Problem details:
Return only those lines of the records below in which "行程记录" appears.

Material supplied:
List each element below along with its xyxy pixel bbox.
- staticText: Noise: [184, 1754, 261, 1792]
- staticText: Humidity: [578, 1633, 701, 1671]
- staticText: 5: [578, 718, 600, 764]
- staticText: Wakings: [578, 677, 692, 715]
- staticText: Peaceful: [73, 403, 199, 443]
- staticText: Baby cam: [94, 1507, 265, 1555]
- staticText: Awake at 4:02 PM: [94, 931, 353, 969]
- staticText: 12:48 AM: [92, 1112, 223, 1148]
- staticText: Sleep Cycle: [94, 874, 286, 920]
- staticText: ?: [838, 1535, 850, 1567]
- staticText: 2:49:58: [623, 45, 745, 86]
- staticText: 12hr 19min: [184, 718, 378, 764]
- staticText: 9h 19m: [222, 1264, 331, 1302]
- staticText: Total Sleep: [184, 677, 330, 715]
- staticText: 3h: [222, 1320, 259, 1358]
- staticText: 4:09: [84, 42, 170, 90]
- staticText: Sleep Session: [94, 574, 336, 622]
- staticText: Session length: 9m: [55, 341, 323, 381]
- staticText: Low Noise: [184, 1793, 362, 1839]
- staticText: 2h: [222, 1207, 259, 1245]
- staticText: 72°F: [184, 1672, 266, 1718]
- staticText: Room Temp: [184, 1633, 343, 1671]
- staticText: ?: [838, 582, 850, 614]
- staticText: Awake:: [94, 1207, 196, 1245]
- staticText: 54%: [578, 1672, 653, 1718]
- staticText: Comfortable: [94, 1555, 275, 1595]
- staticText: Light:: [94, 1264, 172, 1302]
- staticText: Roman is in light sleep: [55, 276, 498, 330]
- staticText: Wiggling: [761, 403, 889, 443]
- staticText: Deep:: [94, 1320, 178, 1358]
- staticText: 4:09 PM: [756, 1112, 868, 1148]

* * *

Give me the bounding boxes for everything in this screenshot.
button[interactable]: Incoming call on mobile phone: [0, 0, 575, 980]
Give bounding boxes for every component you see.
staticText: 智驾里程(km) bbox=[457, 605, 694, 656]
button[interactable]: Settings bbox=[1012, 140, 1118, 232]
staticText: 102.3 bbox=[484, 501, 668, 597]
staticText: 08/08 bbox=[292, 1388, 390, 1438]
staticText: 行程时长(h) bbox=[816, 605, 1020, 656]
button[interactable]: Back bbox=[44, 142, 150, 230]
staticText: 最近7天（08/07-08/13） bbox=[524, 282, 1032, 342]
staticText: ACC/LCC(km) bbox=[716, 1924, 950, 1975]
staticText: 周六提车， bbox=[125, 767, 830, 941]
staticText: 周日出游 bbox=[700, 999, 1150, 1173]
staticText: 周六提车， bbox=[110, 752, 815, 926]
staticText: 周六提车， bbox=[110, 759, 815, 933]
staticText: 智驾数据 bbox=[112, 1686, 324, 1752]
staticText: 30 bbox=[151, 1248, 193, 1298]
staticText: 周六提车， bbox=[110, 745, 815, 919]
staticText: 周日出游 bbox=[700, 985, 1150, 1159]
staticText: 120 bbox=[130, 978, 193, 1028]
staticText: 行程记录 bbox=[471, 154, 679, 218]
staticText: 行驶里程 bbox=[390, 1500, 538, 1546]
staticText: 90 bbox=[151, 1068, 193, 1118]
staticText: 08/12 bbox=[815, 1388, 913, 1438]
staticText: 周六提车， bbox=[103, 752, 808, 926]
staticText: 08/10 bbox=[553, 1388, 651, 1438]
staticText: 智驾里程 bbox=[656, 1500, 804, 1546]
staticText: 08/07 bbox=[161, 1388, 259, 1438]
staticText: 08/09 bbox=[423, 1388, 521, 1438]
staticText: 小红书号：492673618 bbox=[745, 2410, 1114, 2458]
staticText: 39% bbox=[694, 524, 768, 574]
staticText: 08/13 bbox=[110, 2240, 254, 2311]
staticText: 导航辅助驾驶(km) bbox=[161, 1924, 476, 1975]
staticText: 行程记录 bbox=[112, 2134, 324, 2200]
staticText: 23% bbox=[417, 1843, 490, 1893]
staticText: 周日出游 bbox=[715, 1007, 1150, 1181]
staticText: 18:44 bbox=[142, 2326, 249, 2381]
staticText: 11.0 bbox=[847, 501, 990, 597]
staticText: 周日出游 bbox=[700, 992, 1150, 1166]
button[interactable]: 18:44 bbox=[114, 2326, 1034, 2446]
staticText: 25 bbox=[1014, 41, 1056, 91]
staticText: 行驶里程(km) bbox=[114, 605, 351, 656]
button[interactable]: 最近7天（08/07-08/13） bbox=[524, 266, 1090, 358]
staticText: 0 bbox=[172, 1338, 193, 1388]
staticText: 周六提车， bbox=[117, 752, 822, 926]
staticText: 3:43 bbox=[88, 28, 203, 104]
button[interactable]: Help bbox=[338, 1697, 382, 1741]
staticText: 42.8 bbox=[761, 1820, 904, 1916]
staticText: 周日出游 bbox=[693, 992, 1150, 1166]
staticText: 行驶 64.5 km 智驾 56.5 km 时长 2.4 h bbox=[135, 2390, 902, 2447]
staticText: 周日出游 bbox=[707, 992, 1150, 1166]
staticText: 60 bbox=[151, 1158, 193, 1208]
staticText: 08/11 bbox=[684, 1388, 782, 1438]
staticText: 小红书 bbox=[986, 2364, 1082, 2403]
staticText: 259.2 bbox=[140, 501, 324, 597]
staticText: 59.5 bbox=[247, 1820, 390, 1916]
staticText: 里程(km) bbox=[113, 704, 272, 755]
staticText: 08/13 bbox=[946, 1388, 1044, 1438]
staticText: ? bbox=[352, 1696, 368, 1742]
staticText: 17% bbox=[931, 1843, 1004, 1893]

Answer:
staticText: 行程记录 bbox=[471, 154, 679, 218]
staticText: 行程记录 bbox=[112, 2134, 324, 2200]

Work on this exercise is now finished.